Gli atelier messi a disposizione degli artisti saranno anche aperti al pubblico in momenti programmati, trasformandosi in luoghi d’incontro e ascolto con gli abitanti, curatori, studiosi e altri artisti. In programma ci sono anche alcuni laboratori aperti alla cittadinanza, pensati per contribuire alla realizzazione delle opere.

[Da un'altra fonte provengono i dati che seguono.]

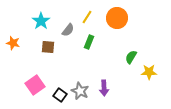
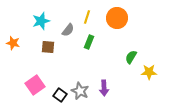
yellow line: rotated 16 degrees counterclockwise
cyan star: rotated 18 degrees clockwise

«Il 3 luglio ci sarà una prima giornata di apertura dove gli artisti mostreranno i lavori in fase di studio. È un modo per aprire la loro ricerca al confronto con un territorio che non necessariamente è consueto ai linguaggi del contemporaneo. I laboratori nascono anche dall’esigenza degli artisti di conoscere il contesto e di avere incontri ravvicinati che poi convergono nelle loro opere e nei loro immaginari. Lena Chen il 4 e l’11 luglio praticherà tecniche per migliorare la qualità del riposo e guiderà il pubblico in sessioni di rilassamento di gruppo che utilizzano il respiro e la visualizzazione. Hayro Mohamed Hutomo lavorerà all’estrazione del DNA dal cibo locale, Zelda Soussan e Ruggero Franceschini costruiranno laboratori partecipativi per re-immaginare la nuova mappa di Vimercate, mentre Smirna Kulenovic da giorni sta coinvolgendo gli studenti del liceo artistico in una ricerca su un dialogo interspecie, a partire dalla botanica per arrivare all’intelligenza artificiale, al fine di individuare i segni per i tarocchi del desiderio post-capitalista.»

Le opere realizzate dagli artisti saranno esposte in una mostra collettiva che inaugurerà a Vimercate nella Villa Sottocasa il 17 luglio e si terrà fino al 3 ottobre (con una pausa dal 4 al 24 agosto). Come te la immagini?

«Immagino un contesto esploso, con una circolazione che viaggia anche oltre le sale della Villa per aprirsi alla città. Le sale affrescate forniscono una grande suggestione agli artisti e normalmente ispirano il loro lavoro amplificandosi reciprocamente. Per ora osservo il loro operare e il loro abitare lo spazio. Costruiremo il percorso insieme nelle prossime settimane.»